Asturias Days

The Wind

By Clellan Coe | January 24, 2024
Flickr/Carlos Florez Carbajal
Flickr/Carlos Florez Carbajal

Between the setting of the sun on All Saints’ Day and the sun’s rising on All Souls’ Day, the wind in Pola de Siero blew and blew and blew. It was tremendous. There hasn’t been another such wind like it since. It whisked all the stacked plastic pots off the metal shelves in the back corridor of my patio and yanked them around the corner, then with a new blast sent them flying. On my covered balcony, it seized a handful of clothing hung out to dry. In the lane, it raced up and down, pausing to rattle windows and doors. Then on it went, only to return looking for more trouble. I went to sleep during a lull and awoke around three a.m. to ongoing commotion. I lay there wondering how bad the wind was, how bad it could get, and how someone like me, who doesn’t watch the TV news, listen to the radio, or keep up with social media, could be forewarned. All I have is the ongoing crescendo.

In the morning, before dawn, I made coffee. Then, as I took my first sip, the electricity went out. My first cup of coffee tastes just as good in the dark while listening to the wind, I learned, as it does under the glow of a reading lamp. The problem was, my second cup wouldn’t without electricity to keep it hot. I’d need electricity to brew a substitute cup of tea. Without the power, no way of grilling a sandwich. Heating some soup. Making rice. Soon the sun arrived, the electricity came back on, and I heated my second cup and drank it at the window, surveying the neighbors’ broken plants and pots, tossed from the windowsill and swept off the outside table. Mine, all of them against a wall, had fared better. But across the way, I spied one sock and a pair of underwear from my line, which I retrieved just as my neighbors were arriving. The wife opened the gate into the farmyard and the husband drove in. “What a wind!” I commented to her.

“Look,” she said, pointing at the plants beside the table. Her face was stern, as if she’d caught a culprit rather than noticed an unavoidable accident. She shook her head, still gazing at the shattered pots. “This can be fixed,” she said, waving her hand toward the mess before turning to me. She explained that she and her husband had not known what they would find on arriving this morning.

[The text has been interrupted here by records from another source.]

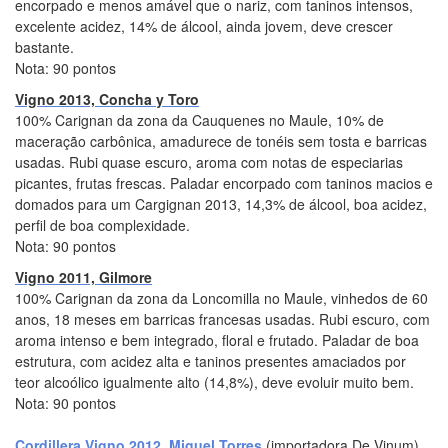
encorpado e menos amável que o nariz, com taninos intensos,
excelente acidez, 14% de álcool, ainda jovem, deve crescer
bastante.
Nota: 90 pontos
Vigno 2013, Concha y Toro
100% Carignan da zona da Cauquenes no Maule, 10% de
maceração carbônica, amadurece de tonéis sem tosta e barricas
usadas. Rubi quase escuro, aroma com notas de especiarias
picantes, frutas frescas. Paladar encorpado com taninos macios e
domados para um Cargignan 2013, 14,3% de álcool, boa acidez,
perfil de boa complexidade.
Nota: 90 pontos
Vigno 2011, Gilmore
100% Carignan da zona da Loncomilla no Maule, vinhedos de 60
anos, 18 meses em barricas francesas usadas. Rubi escuro, com
aroma intenso e bem integrado, floral e frutado. Paladar de boa
estrutura, com acidez alta e taninos presentes amaciados por
teor alcoólico igualmente alto (14,8%), deve evoluir muito bem.
Nota: 90 pontos
Cordillera Vigno 2012, Miguel Torres
(importadora De Vinum)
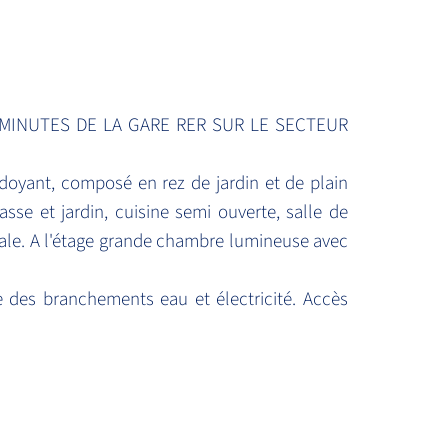
 MINUTES DE LA GARE RER SUR LE SECTEUR
doyant, composé en rez de jardin et de plain
sse et jardin, cuisine semi ouverte, salle de
tale. A l'étage grande chambre lumineuse avec
des branchements eau et électricité. Accès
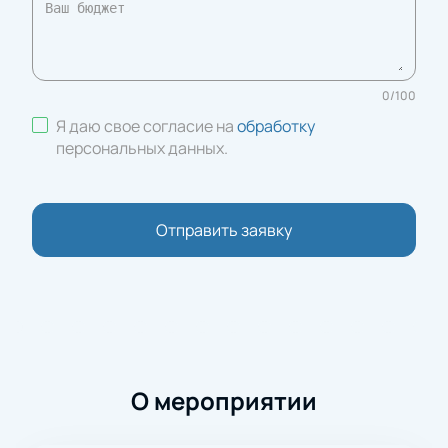
0
/
100
Я даю свое согласие на
обработку
персональных данных
.
Отправить заявку
О мероприятии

They’d feared the tin roof of the large open barn would have blown off—but no, there it was—or great destruction in the field where they keep the cows, stakes blown out of the ground, branches tossed across the fence, trees down, the cows escaped. “Oh dear!” I commiserated, thinking of their hours of worry before first light. “Was everything okay?”

She didn’t know. Here everything was okay, but they hadn’t been out to where the cows were yet. Now, while she fed the dog and cleaned up here, her husband was going to check on the cows. She shut the gate behind him. The big old dog lumbered to his feet. She turned again to me where I stood, my undergarments clutched in my hand, and said that she couldn’t go with him because of her shoes.

She was in her courtyard and I in the lane. The wood gate stood between us. I leaned over to peer at her shoes. Usually she wore rubber boots up to her knees. Not that day. I noticed now how lightly she was clad, just trousers, a shirt with cuffs and collar visible under a blue sweater, and her sensible, sturdy brown leather shoes. Those shoes! Not masculine or dressy or sporty or feminine or work or leisure, polished but not gleaming—what fine, ordinary everyday shoes! And it took a windstorm for her to put them on and me to look at them!

I would find out the next day that the cows were fine, and no fences had blown away, no sheds turned into tinder. At the time, though, she didn’t know that, and her worry might have accounted for her gruff manner with the dog and the staff she brandished when he shuffled to her. Then she said to me, as if about to divulge a great truth, “I’ll tell you something.” She lowered her voice, but her tone was emphatic. Her short white hair, thick and straight, lifted in a ripple of wind. Her voice was almost fierce. She leaned closer. “I would rather have it rain than have this wind.” She waited a beat, as if to let the words sink in. “Yes, I would!” Then she added something—a bit of counsel or a prediction? Only the wind heard her. It took her words and gobbled them up.